___ STORED DATA ___
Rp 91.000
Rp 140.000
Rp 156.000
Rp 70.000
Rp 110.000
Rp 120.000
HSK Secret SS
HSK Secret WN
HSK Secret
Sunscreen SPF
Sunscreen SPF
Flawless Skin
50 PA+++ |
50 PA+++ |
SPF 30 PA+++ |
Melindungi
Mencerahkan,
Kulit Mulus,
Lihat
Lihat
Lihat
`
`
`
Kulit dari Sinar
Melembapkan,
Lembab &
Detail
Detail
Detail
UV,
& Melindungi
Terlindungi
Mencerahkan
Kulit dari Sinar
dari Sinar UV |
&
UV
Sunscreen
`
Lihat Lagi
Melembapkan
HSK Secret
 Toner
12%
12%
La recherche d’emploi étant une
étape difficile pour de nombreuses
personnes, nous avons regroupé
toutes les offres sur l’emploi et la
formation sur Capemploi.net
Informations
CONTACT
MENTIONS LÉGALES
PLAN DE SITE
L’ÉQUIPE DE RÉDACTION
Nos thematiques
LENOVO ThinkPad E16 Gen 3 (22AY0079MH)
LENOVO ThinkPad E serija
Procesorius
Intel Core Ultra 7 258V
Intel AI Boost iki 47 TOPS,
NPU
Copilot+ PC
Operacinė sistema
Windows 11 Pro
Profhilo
___
___ STORED DATA ___
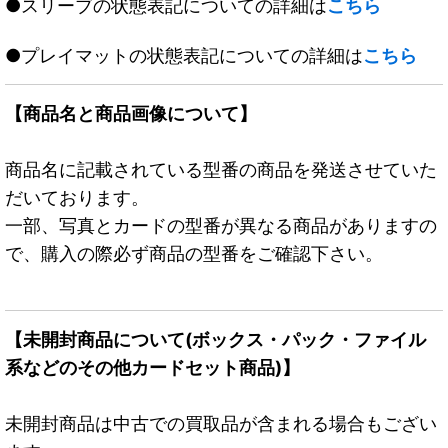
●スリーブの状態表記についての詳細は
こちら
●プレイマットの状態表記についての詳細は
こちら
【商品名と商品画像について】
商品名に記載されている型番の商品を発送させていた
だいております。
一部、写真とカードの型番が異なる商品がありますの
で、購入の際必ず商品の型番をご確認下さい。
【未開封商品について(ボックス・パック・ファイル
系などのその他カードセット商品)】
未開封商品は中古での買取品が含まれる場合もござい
___
___ STORED DATA ___
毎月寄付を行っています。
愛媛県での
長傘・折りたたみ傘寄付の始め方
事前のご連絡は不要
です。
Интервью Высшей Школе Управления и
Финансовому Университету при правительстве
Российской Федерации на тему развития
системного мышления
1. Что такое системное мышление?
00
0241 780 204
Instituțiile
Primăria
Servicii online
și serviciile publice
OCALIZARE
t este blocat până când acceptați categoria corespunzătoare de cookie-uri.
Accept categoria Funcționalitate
___
= GOAL OF THE EXERCISE =
Please give back exactly the lines of the listing above that run from the one containing "長傘・折りたたみ傘寄付の始め方" through the one containing "Accept categoria Funcționalitate", and only those.

= REPLY =
長傘・折りたたみ傘寄付の始め方
事前のご連絡は不要
です。
Интервью Высшей Школе Управления и
Финансовому Университету при правительстве
Российской Федерации на тему развития
системного мышления
1. Что такое системное мышление?
00
0241 780 204
Instituțiile
Primăria
Servicii online
și serviciile publice
OCALIZARE
t este blocat până când acceptați categoria corespunzătoare de cookie-uri.
Accept categoria Funcționalitate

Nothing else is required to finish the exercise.